Brain abnormalities in male children and adolescents with hemophilia: detection with MR imaging. The Hemophilia Growth and Development Study Group

• Published in: Radiology Vol. 185; no. 2; p. 553
• Main Authors: Wilson, D A, Nelson, Jr, M D, Fenstermacher, M J, Bohan, T P, Hopper, K D, Tilton, A, Mitchell, W G, Contant, Jr, C F, Maeder, M A, Donfield, S M
• Format: Journal Article
• Language: English
• Published: United States 01.11.1992
• Subjects: Adolescent; Adult; Atrophy; Brain - pathology; Brain Diseases - diagnosis; Cerebral Hemorrhage - pathology; Child; Hemophilia A - classification; Hemophilia A - pathology; Hemophilia B - pathology; HIV Seropositivity; Humans; Magnetic Resonance Imaging; Male; Neurologic Examination; Prevalence; Seizures - pathology; von Willebrand Diseases - pathology
• ISSN: 0033-8419
• DOI: 10.1148/radiology.185.2.1410372

Cranial magnetic resonance (MR) imaging was performed in 124 male patients (aged 7-19 years), from 14 institutions, in whom a diagnosis of moderate to severe hemophilia was made.
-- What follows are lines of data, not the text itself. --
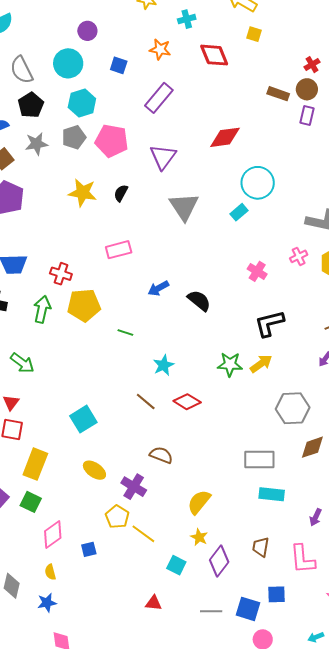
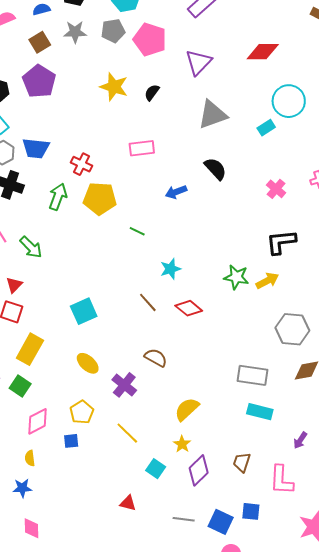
gray triangle: (184, 207) -> (212, 115), turned 36
black semicircle: (199, 301) -> (215, 169), moved
yellow pentagon: (117, 517) -> (82, 412), moved

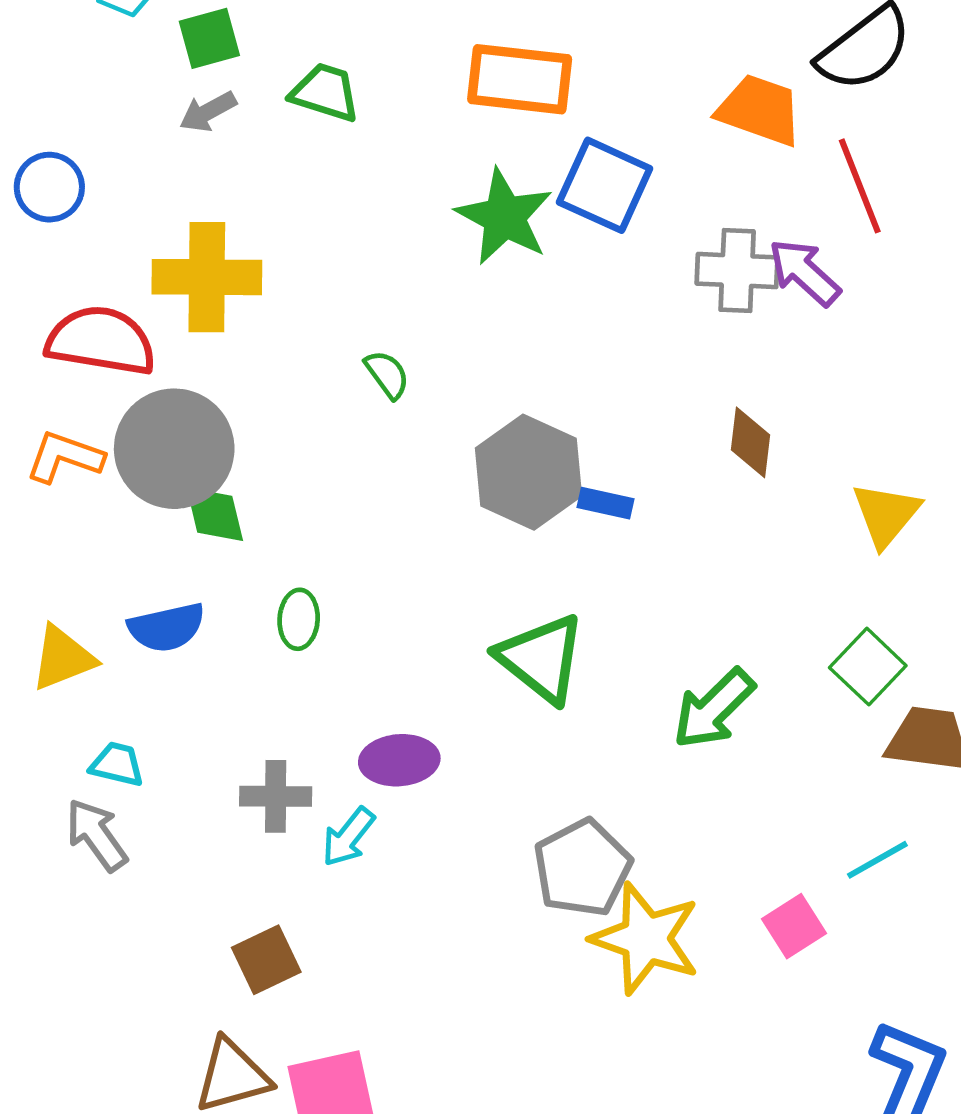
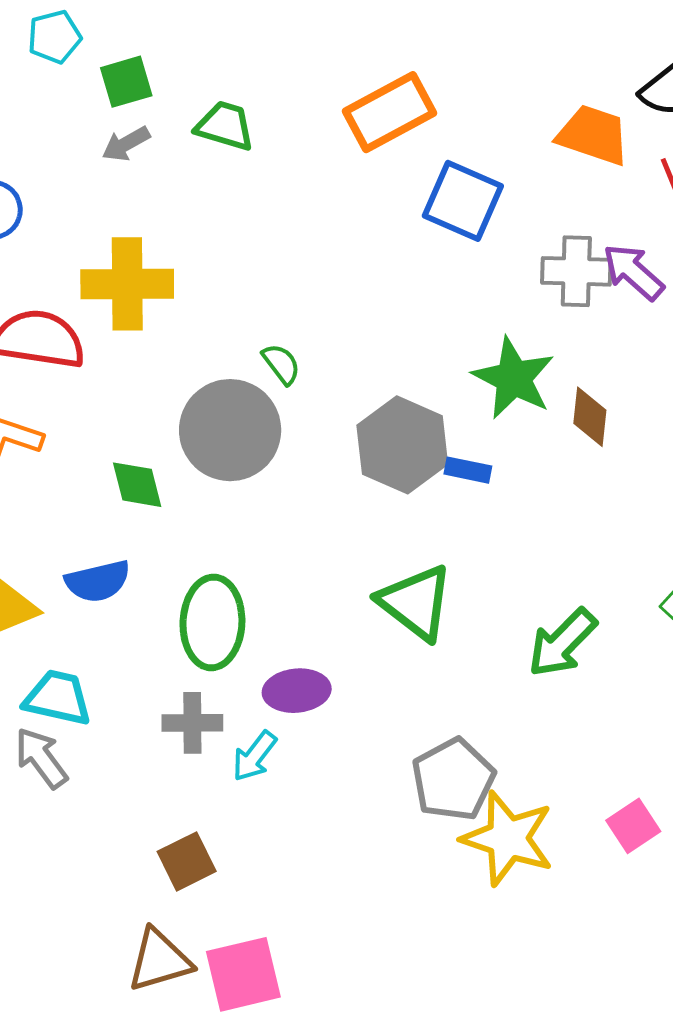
orange rectangle: (520, 79) -> (390, 112), turned -34
green star: (504, 217) -> (514, 378), moved
gray circle: (174, 449) -> (230, 430), moved
green ellipse: (299, 619) -> (212, 622), moved, size x1.8
cyan trapezoid: (117, 764) -> (58, 698), size x1.5

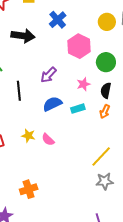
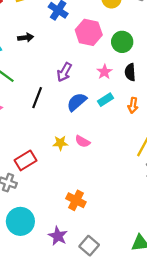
black arrow: (23, 36) -> (26, 38), size x0.6
black line: (19, 91) -> (37, 98), turned 42
orange arrow: (105, 112) -> (133, 105), moved
orange cross: (29, 189) -> (76, 200), turned -30

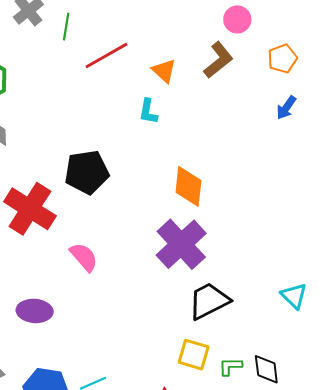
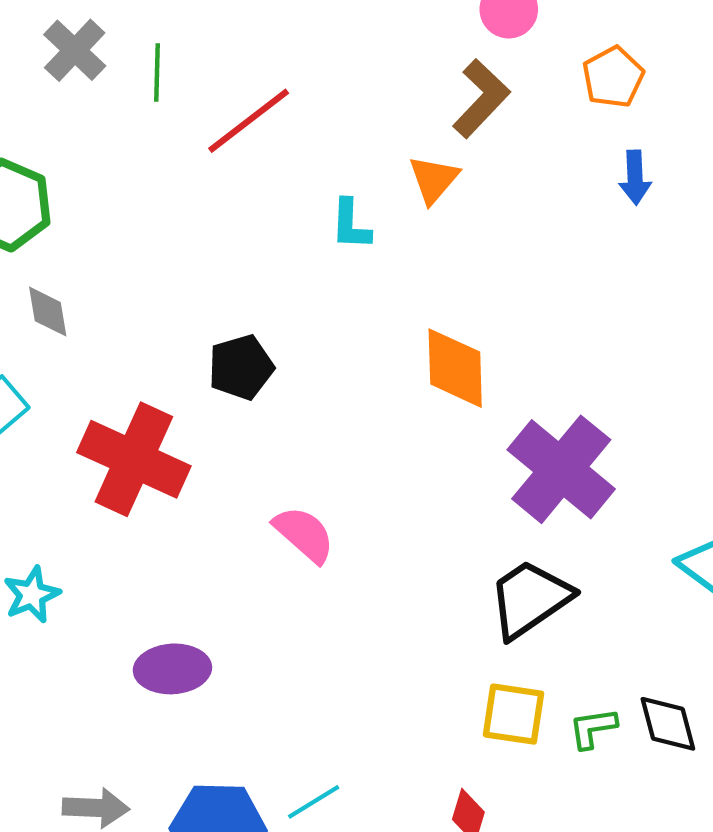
orange triangle: (164, 71) -> (434, 179), moved, turned 36
blue arrow: (286, 108) -> (635, 177), turned -30
black pentagon: (87, 172) -> (241, 367), size x0.7
purple cross: (181, 244) -> (561, 469), moved
pink semicircle: (84, 257) -> (304, 534), moved

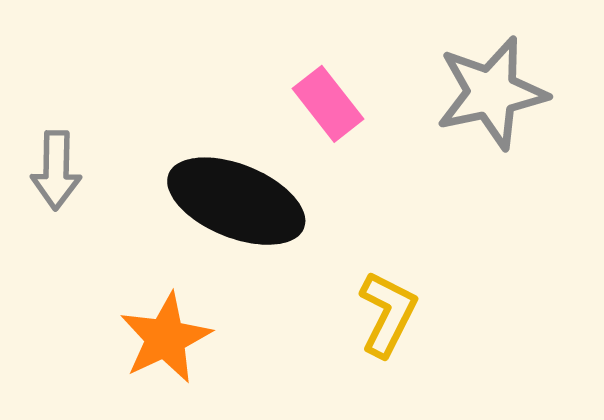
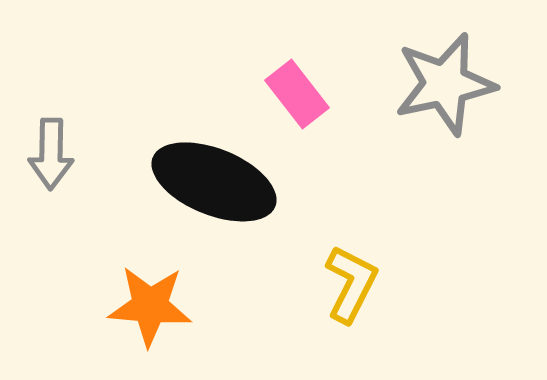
orange star: (166, 338) -> (150, 306), turned 30

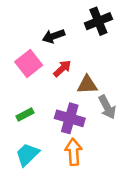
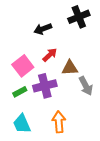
pink square: (29, 64) -> (23, 66), moved
purple cross: (70, 118) -> (45, 86), moved, turned -30
cyan trapezoid: (27, 154) -> (22, 124), turned -70

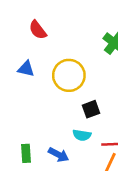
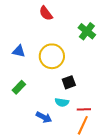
red semicircle: (38, 30) -> (46, 13), moved
green rectangle: (26, 153) -> (19, 87), moved, turned 48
Blood tests in all subjects were negative for human immunodeficiency virus. Findings in MR studies were abnormal in 25 (20.2%) subjects. Six lesions in five subjects were classified as congenital. The most commonly identified congenital lesion was a posterior fossa collection of cerebrospinal fluid (five cases). Twenty-two subjects had acquired lesions that were probably related to the hemophilia or its treatment. The most commonly acquired lesions were single- or multifocal areas of high signal intensity within the white matter on T2-weighted images noted in 14 (11.3%) subjects. Two subjects had large focal areas of brain atrophy, and six had some degree of diffuse cerebral cortical atrophy. Three subjects (2.4%) had hemorrhagic lesions. To the authors' knowledge, the unexpected finding of small, focal, nonhemorrhagic white matter lesions has not previously been reported.